The U.S. Justice Department is proposing new domestic spying measures that would make it easier for law enforcement officials in Colorado to collect and share intelligence with the federal government.
Under the new proposals, local and state law enforcement agencies would be permitted to target certain individuals and groups for intelligence purposes, along with being allowed to launch criminal intelligence investigations against those who may be suspected of supporting terrorism, according to a Saturday report in The Washington Post:
The proposed changes would revise the federal government’s rules for police intelligence-gathering for the first time since 1993 and would apply to any of the nation’s 18,000 state and local police agencies that receive roughly $1.6 billion each year in federal grants.

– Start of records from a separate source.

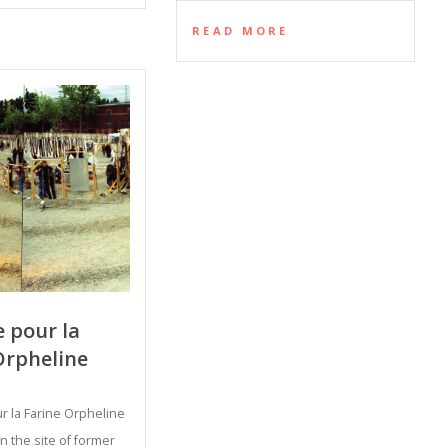
READ MORE
 pour la
Orpheline
 la Farine Orpheline
 the site of former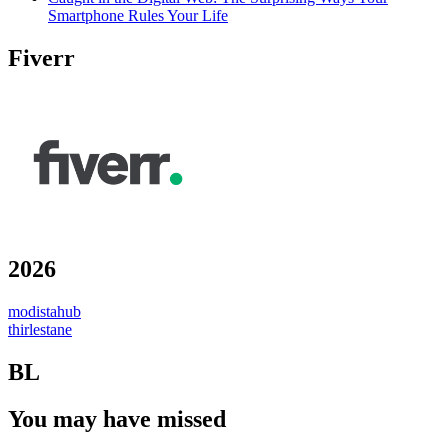
Smartphone Rules Your Life
Fiverr
2026
modistahub
thirlestane
BL
You may have missed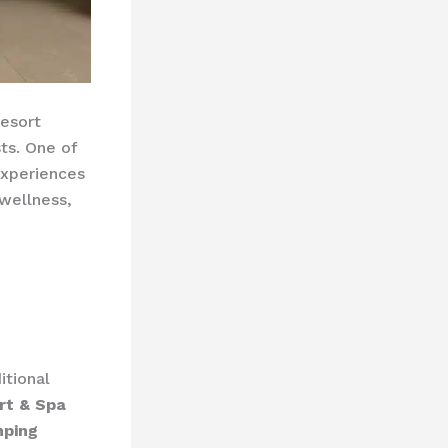
resort
ts. One of
experiences
wellness,
itional
rt & Spa
mping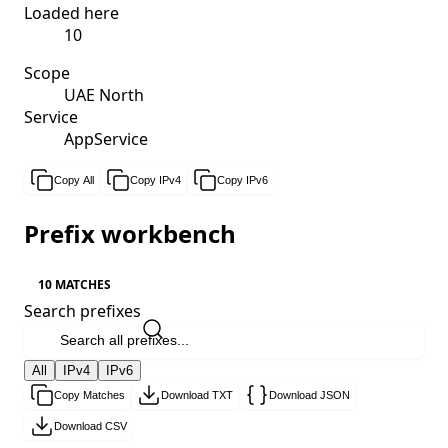
Loaded here
10
Scope
UAE North
Service
AppService
Copy All
Copy IPv4
Copy IPv6
Prefix workbench
10 MATCHES
Search prefixes
All
IPv4
IPv6
Copy Matches
Download TXT
Download JSON
Download CSV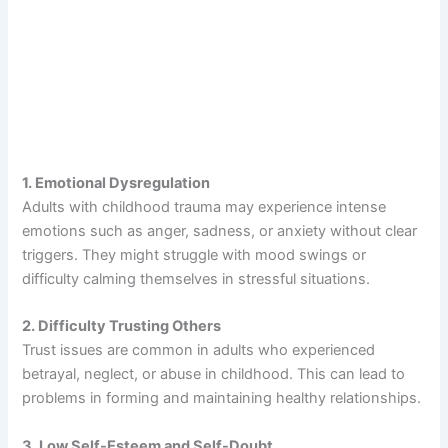
1. Emotional Dysregulation
Adults with childhood trauma may experience intense
emotions such as anger, sadness, or anxiety without clear
triggers. They might struggle with mood swings or
difficulty calming themselves in stressful situations.
2. Difficulty Trusting Others
Trust issues are common in adults who experienced
betrayal, neglect, or abuse in childhood. This can lead to
problems in forming and maintaining healthy relationships.
3. Low Self-Esteem and Self-Doubt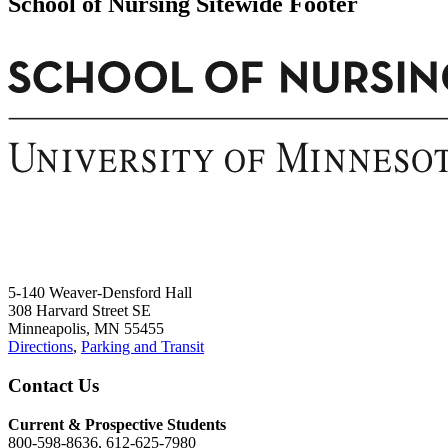
School of Nursing Sitewide Footer
5-140 Weaver-Densford Hall
308 Harvard Street SE
Minneapolis, MN 55455
Directions
,
Parking and Transit
Contact Us
Current & Prospective Students
800-598-8636, 612-625-7980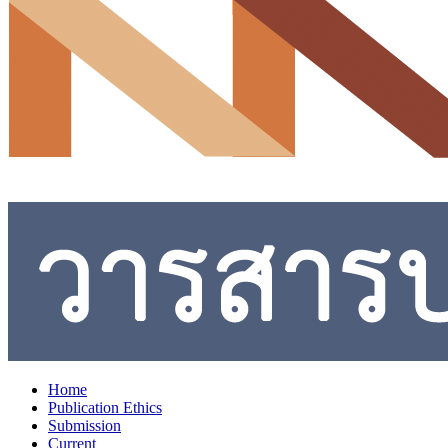
Home
Publication Ethics
Submission
Current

Quietly unveiled late last month, the proposal is part of a flurry of domestic intelligence changes issued and planned by the Bush administration in its waning months. They include a recent executive order that guides the reorganization of federal spy agencies and a pending Justice Department overhaul of FBI procedures for gathering intelligence and investigating terrorism cases within U.S. borders.
If the changes are made they would affect the Colorado Information Analysis Center (CIAC), a “fusion” center located in the state that is meant to facilitate intelligence communications of “suspicious activity” among various local, state and federal agencies.
Civil liberties advocates have brought up questions over how the intelligence is collected, and claim that under Justice Department guidelines, “suspicious activity” could be broadly defined as attending a peace rally or taking photographs of areas that may be terrorism targets.